EXERCISE DIRECTIONS
Please copy all of the data that follows exactly, leaving any pictures out.

Saved entries
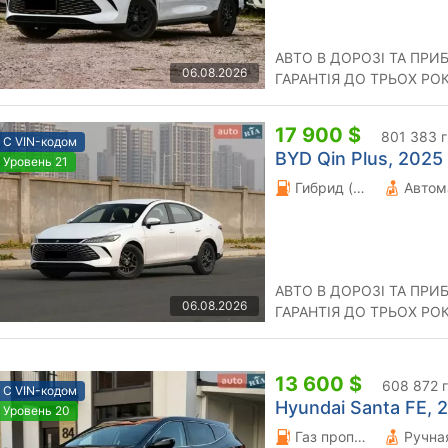
АВТО В ДОРОЗІ ТА ПРИ
06.08.2026
ГАРАНТІЯ ДО ТРЬОХ РО
17 900 $
801 383 
С VIN-кодом
BYD Qin Plus, 2025 
Уровень 21
Гибрид (HEV) 1.5 л.
Автом
АВТО В ДОРОЗІ ТА ПРИ
06.08.2026
ГАРАНТІЯ ДО ТРЬОХ РО
13 600 $
608 872 
С VIN-кодом
Hyundai Santa FE, 2
Уровень 20
Газ пропан-бутан \ Бензин 2.4 л.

YOUR RESPONSE
АВТО В ДОРОЗІ ТА ПРИ
06.08.2026
ГАРАНТІЯ ДО ТРЬОХ РО
17 900 $
801 383 
С VIN-кодом
BYD Qin Plus, 2025 
Уровень 21
Гибрид (HEV) 1.5 л.
Автом
АВТО В ДОРОЗІ ТА ПРИ
06.08.2026
ГАРАНТІЯ ДО ТРЬОХ РО
13 600 $
608 872 
С VIN-кодом
Hyundai Santa FE, 2
Уровень 20
Газ пропан-бутан \ Бензин 2.4 л.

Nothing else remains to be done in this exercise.